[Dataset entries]
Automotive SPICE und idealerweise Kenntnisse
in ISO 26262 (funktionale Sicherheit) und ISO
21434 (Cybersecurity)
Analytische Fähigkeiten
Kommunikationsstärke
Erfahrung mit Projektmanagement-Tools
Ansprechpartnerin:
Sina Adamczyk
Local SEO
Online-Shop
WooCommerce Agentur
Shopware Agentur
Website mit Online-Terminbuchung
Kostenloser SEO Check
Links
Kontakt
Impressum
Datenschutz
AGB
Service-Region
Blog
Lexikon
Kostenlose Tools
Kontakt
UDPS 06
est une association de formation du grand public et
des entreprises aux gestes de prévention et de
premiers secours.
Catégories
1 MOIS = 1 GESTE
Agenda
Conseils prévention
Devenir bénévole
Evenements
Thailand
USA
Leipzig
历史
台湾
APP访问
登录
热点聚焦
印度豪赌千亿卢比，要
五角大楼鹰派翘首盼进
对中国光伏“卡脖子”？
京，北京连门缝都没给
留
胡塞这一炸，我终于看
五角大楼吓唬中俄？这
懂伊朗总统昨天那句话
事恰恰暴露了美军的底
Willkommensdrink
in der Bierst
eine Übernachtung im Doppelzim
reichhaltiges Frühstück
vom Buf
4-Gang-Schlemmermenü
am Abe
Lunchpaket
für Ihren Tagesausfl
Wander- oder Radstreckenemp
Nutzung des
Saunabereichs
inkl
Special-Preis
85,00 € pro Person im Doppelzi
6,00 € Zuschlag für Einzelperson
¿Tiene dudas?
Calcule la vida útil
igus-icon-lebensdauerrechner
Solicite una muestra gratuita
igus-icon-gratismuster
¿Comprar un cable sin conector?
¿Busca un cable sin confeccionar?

*TASK STATEMENT*: Check the lines above and copy each one that includes "prévention".

*RESULT*:
des entreprises aux gestes de prévention et de
Conseils prévention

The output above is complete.